Même si la Bible est en partie fondée sur des faits historiques ou pseudo-historiques, les faits tels que ceux par exemple décrits dans la Genèse où il est question de trois jours et de trois nuits ou encore, l’action de Josué faisant arrêter le soleil et la lune ne peuvent évidemment pas être compris au sens littéral.

Lorsque l’on nous rapporte des faits inacceptables au regard de la raison, trois façons de  se comporter se présentent communément :

- soit accepter sans discuter sous l’emprise de la foi

- soit les repousser comme étant indignes de toute considération sérieuse

- soit y rechercher de possibles significations cachées qui y seraient dissimulées.

Comme certains l’ont dit, la Bible entasse « l’incroyable sur l’impossible ». En vérité, les intentions des auteurs n’étaient pas de rapporter simplement des faits historiques, mais de rapporter aussi des faits astronomiques (le christianisme étant un culte dit solaire, C-à-d reposant sur des éléments symboliques propres au mouvement apparent du soleil symbolisé par Jésus),  et surtout, des vérités abstraites, universelles et mystiques donnant des indications pour cheminer sur le sentier.

Et si, ainsi, le jour, la nuit, le soleil et la lune ne sont que des symboles concrets de vérités abstraites, alors la signification extérieure du récit peut révéler une profonde vérité intérieure.

 SADER 

(1) De façon très générale, la gnose (du grec γνῶσις, gnôsis : connaissance) est un concept philosophico-religieux selon lequel le salut de l’âme passe par une connaissance (expérience ou révélation) directe de la divinité, et donc par une connaissance de soi1.

Dans le christianisme antique, le mot a été employé pour la première fois par Paul de Tarse, puis défendu et développé par un certain nombre de théologiens orientaux qui pendant les premiers siècles ont marqué le concept.
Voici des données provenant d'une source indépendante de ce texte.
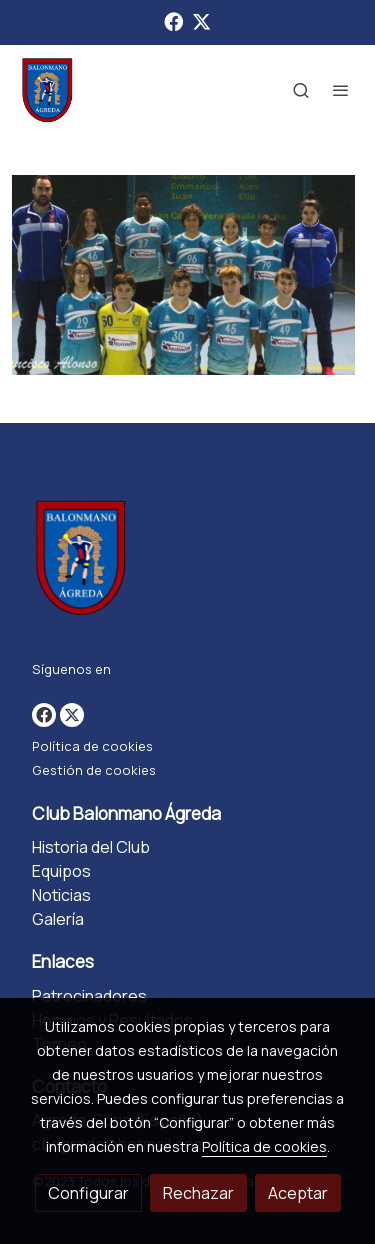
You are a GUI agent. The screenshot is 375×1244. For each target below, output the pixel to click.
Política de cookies (92, 746)
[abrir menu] (341, 90)
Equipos (61, 871)
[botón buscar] (301, 90)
Parmi les plus importants se trouvent Irénée de Lyon, Clément d’Alexandrie, Origène, ou encore Évagre le Pontique. Au XVIIe siècle, le principe est ré-exploité en France par Bossuet et Fénelon.

Plus récemment, une importante confusion s’est créée sur le sens du mot gnose et sur son amalgame avec le terme gnosticisme. Le gnosticisme ou « gnosticisme historique » est un terme employé pour désigner certains mouvements du christianisme ancien qui relèvent d’une idéologie dualiste (croyance dans l’existence d’un Dieu du Mal et d’un Dieu du Bien). Cette gnose dualiste contraire aux principes métaphysiques du christianisme, a été combattue par les théologiens chrétiens des premiers siècles qui l’ont qualifiée de pseudo-gnose (Paul de Tarse), ou de « gnose au faux nom » (Irénée de Lyon). Le mot gnose désigne ainsi pour la période antique deux concepts théologiques opposés : une gnose chrétienne qui considère que tout homme est capable de percevoir Dieu, en lui, de devenir lumière et donc d’obtenir la vie éternelle ; et une gnose dualiste (gnosticisme) qui considère le corps et la vie terrestre comme une prison dont l’homme doit se libérer pour être sauvé.